The Egyptian policy of the Gladstone Government, subsequently to the successful campaign of 1882, never met with much favour in any quarter in England, but it was not surprising, on the whole, that Lord Granville should be pained by French hostility, since nothing whatever had been done to warrant it. Had we behaved ill to France, there might have been a chance of returning to favour by altering our procedure; as it was, there was no reasonable ground of offence whatever, and therefore the prospect of restoring friendly relations appeared to be all the more remote.
Lord Hartington, then a prominent member of the Gladstone Government, was in Paris at the beginning of June, and Lord Granville seems to have been much alarmed as to the language which he might use with reference to Egypt in conversation with French Ministers. Lord Hartington was probably not in the least desirous of conversing with French Ministers upon Egypt or upon any other subject, and wished to go incognito, 'as he was constantly in the habit of doing;' but it was represented to him that unless he called upon Jules Ferry it would be believed that he was engaged upon a secret mission, and Lord Lyons was therefore asked to give him some preliminary coaching.
Lord Lyons to Lord Granville.
Paris, June 3, 1884.
I sent Lord Hartington your letter yesterday, and I had a long visit from him in the afternoon.
As matters stand, what seems to me most to be dreaded with a view to our relations with France is a vote of the House of Commons censuring an arrangement made by Her Majesty's Government with the French Government. Such a vote, and the debate by which it would be preceded, would, I cannot but fear, have a truly lamentable effect.
I understand that Jules Ferry is having a memorandum on the Finances of Egypt drawn up by Blignières, and that it will dispute the accuracy of Mr. Childers's information and represent that the Finances were in a flourishing condition, and that there were surpluses even during Arabi's rebellion, up to the time at which England took the thing in hand. The memorandum will probably deny there being any necessity for reducing the interest of the debt, if the Finances be properly managed.
I do not know whether such a reason will be assigned to us, but in fact it seems that the French object to any large loans being guaranteed by England, on account of the lien, so to speak, which it would give England upon Egypt. The French would prefer a simple fresh issue of Unified stock.

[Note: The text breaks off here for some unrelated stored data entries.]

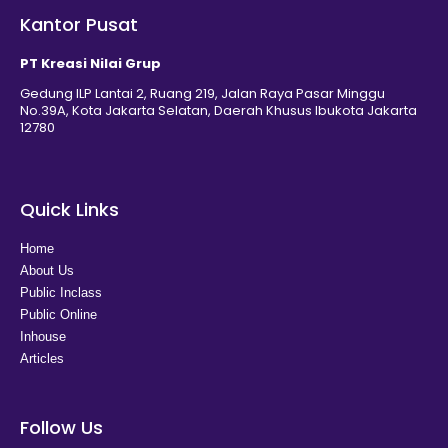
Kantor Pusat
PT Kreasi Nilai Grup
Gedung ILP Lantai 2, Ruang 219, Jalan Raya Pasar Minggu
No.39A, Kota Jakarta Selatan, Daerah Khusus Ibukota Jakarta
12780
Quick Links
Home
About Us
Public Inclass
Public Online
Inhouse
Articles
Follow Us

In the meantime, the French bondholders are bestirring themselves and protesting against any arrangement being made without their being consulted.
Jules Ferry, however, himself thinks little of any other consideration in comparison with the political success which it would be to him to give France again a political footing in Egypt, and as a means to this, to get a time fixed for the departure of our troops. I do not think he is afraid of much disapproval here of his counter-concession—the engagement that French troops shall not enter Egypt, either on the departure of the English troops or afterwards. Unless the engagement were very formally made and very peculiarly and stringently worded, it would be felt here that it did not amount to much. For though it would preclude the occupation of Egypt by the French to preserve order and promote reforms in the same way we occupy the country now, it would not be interpreted here as preventing France using force to avenge an insult or protect distinct French interests in cases which would constitute a casus belli as regarded any ordinary country.
I do not quite understand the exact position in which stands the suggestion that the Financial question should be first settled by England with the several Powers separately, and then a conference be held for a day or two only to ratify what had already been settled. Does this afford an opening for purely financial negotiations, and admit of dropping the French political proposals which appear to be so unpopular in England? I believe Jules Ferry is in some tribulation about the difficulties his proposals have met with in England, and is half inclined to be sorry he made them so strong, though I doubt whether Waddington has made him fully aware of the violence of the opposition they encounter in England.
Generally speaking, I am very unhappy about the growing ill-will between France and England which exists on both sides of the Channel. It is not that I suppose that France has any deliberate intention of going to war with us. But the two nations come into contact in every part of the world. In every part of it questions arise which, in the present state of feeling, excite mutual suspicion and irritation. Who can say, when and where, in this state of things, some local events may not produce a serious quarrel, or some high-handed proceedings of hot-headed officials occasion an actual collision?
The variety and number of questions upon which Lord Lyons was requested to pronounce an opinion have already been commented upon; now he was asked to consider the effect of a hypothetical vote of the House of Commons.